Women's Mental Health and Psychology as the "Sexist Science"- Group IV pt.2

In the Victorian Era, women’s mental health was often overlooked, as the standards for women during this time were held at an all high level. Many women were driven to illness by the lifestyles pushed upon them in a form of oppression and societal expectations. With the need to be mothers, wives, caretakers and homemakers, the stress on women during this time also led to the idea that women were more susceptible to disease and mental illness. This was the basis for the diagnosis of insanity in many female patients in mental hospitals and insane asylums in the 19th century.
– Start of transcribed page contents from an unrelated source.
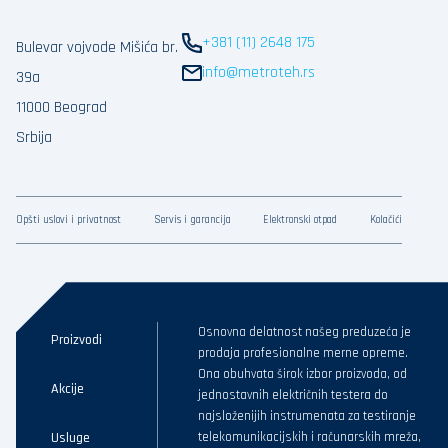
+381 (11) 2648 175
Bulevar vojvode Mišića br.
info@metroteh.rs
39a
11000 Beograd
Srbija
Opšti uslovi i privatnost
Servis i garancija
Elektronski otpad
Kolačići
Osnovna delatnost našeg preduzeća je
Proizvodi
prodaja profesionalne merne opreme.
Ona obuhvata širok izbor proizvoda, od
Akcije
jednostavnih električnih testera do
najsloženijih instrumenata za testiranje
Usluge
telekomunikacijskih i računarskih mreža,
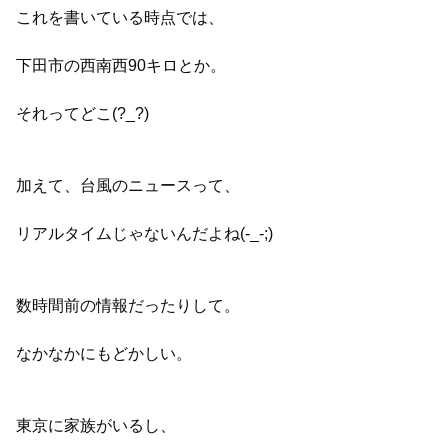
これを書いている時点では、
下田市の西南西90キロとか。
それってどこ(?_?)
加えて、台風のニュースって、
リアルタイムじゃないんだよね(-_-;)
数時間前の情報だったりして。
なかなかにもどかしい。
東京に家族がいるし、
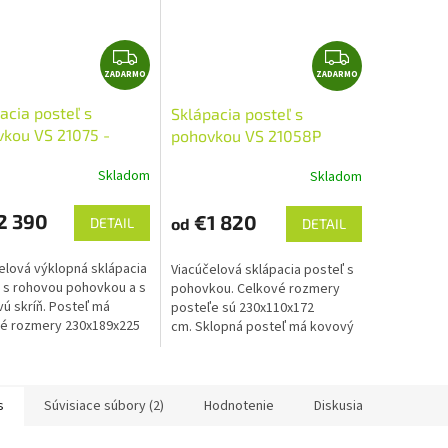
O
Z
Z
ZADARMO
A
ZADARMO
A
D
D
acia posteľ s
Sklápacia posteľ s
A
A
kou VS 21075 -
pohovkou VS 21058P
R
R
140 cm
200x160
M
M
Skladom
Skladom
erné
Priemerné
tenie
O
hodnotenie
O
ktu
produktu
2 390
€1 820
od
DETAIL
DETAIL
je
4,8
elová výklopná sklápacia
Viacúčelová sklápacia posteľ s
z
 s rohovou pohovkou a s
pohovkou. Celkové rozmery
5
vú skríň. Posteľ má
posteľe sú 230x110x172
ičiek.
hviezdičiek.
é rozmery 230x189x225
cm. Sklopná posteľ má kovový
mnoho úložných
rám s lamelami a pohovku s
orov. Doprava zadarmo.
úložným priestorom.
s
Súvisiace súbory (2)
Hodnotenie
Diskusia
It was common for women to be diagnosed with hysteria, depression and anxiety, on the basis of Victorian gender norms and expectations that women had to live by. Another issue was psychiatry being deemed a “sexist science” and contributing to women being issued into mental hospitals simply for rebelling against male desires or wishes. 

While psychology is now one of the most important fields we study, it wasn’t until the late 1870s that it was recognized as a study separate from philosophy; it was only during the mid-1800s that we even began to consider the relationship between the health of the mind and the physiology of the body and that the two were interconnected. Hysteria was a large motivating factor behind the study of psychology and heavily influenced the research of Sigmund Freud and other prominent figures that were beginning to investigate the mind as it relates to external forces. Women were viewed as more prone towards psychiatric abnormalities due to their “weaker” composition and because of this, diagnosis of hysteria was far more common in women than in men. Before it was recognized as a distinct field of study, these ideas were still being explored, naturally particularly by women that had passionate opinions on the standards of gender roles.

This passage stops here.